Throughout the listing that follows, find each line with the word "notifications" and copy it.

Data records »
========

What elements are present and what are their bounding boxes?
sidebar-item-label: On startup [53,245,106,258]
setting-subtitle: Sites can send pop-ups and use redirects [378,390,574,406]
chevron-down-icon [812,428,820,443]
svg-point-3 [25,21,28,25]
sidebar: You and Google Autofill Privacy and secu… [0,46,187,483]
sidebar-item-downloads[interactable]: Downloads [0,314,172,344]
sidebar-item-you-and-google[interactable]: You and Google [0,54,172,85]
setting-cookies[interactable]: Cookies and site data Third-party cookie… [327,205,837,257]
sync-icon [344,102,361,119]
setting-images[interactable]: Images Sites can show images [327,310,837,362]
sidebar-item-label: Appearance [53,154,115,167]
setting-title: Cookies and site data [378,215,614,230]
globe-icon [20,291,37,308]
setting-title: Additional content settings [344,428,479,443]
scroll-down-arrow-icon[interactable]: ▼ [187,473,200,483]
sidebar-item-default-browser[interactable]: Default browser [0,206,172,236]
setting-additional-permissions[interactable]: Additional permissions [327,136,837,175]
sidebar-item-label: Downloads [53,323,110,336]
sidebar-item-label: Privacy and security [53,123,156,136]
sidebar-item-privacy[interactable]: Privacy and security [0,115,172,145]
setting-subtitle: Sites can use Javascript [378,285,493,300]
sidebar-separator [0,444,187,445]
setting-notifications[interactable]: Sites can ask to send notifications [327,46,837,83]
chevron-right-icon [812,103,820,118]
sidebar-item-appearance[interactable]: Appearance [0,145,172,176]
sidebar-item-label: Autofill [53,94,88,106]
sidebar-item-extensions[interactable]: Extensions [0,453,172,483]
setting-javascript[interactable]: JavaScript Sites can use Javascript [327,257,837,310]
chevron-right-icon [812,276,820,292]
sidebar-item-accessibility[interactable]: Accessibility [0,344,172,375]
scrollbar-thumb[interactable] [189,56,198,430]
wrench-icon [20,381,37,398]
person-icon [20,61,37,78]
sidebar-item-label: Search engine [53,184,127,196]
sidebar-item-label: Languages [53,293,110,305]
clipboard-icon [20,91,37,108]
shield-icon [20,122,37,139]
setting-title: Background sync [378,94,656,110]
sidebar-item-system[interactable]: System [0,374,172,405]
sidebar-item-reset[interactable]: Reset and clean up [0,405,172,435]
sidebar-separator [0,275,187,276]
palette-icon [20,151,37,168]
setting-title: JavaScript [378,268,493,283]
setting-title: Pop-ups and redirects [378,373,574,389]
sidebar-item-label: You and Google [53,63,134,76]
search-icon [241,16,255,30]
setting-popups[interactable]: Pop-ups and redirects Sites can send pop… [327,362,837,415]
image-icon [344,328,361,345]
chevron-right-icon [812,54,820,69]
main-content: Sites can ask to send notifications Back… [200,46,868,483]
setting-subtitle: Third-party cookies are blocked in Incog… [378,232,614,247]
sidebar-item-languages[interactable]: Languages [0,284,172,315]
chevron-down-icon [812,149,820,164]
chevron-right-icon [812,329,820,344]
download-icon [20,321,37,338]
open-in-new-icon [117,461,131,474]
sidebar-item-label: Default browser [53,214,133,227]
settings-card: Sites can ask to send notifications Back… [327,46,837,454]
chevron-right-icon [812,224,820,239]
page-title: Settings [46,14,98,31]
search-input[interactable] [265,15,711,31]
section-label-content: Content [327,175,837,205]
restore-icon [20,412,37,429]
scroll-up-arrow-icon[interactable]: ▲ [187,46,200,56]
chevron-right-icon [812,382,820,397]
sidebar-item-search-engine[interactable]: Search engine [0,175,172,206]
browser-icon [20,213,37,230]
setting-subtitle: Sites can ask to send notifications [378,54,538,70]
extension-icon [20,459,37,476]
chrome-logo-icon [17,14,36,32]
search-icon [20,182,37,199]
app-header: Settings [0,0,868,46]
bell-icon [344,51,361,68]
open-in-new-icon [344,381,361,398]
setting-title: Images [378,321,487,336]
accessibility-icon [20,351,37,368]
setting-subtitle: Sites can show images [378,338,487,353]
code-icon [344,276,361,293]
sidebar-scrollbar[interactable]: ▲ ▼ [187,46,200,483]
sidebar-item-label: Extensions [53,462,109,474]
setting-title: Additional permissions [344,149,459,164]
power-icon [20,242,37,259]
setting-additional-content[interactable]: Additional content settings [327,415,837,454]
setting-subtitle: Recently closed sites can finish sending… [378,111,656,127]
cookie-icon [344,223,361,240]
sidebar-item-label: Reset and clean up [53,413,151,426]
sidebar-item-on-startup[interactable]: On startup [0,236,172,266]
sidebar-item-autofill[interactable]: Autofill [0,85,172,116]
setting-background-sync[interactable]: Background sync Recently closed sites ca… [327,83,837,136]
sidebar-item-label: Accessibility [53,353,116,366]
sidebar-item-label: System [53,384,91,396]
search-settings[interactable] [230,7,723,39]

========

Your solution »
setting-notifications[interactable]: Sites can ask to send notifications [327,46,837,83]
main-content: Sites can ask to send notifications Back… [200,46,868,483]
settings-card: Sites can ask to send notifications Back… [327,46,837,454]
setting-subtitle: Sites can ask to send notifications [378,54,538,70]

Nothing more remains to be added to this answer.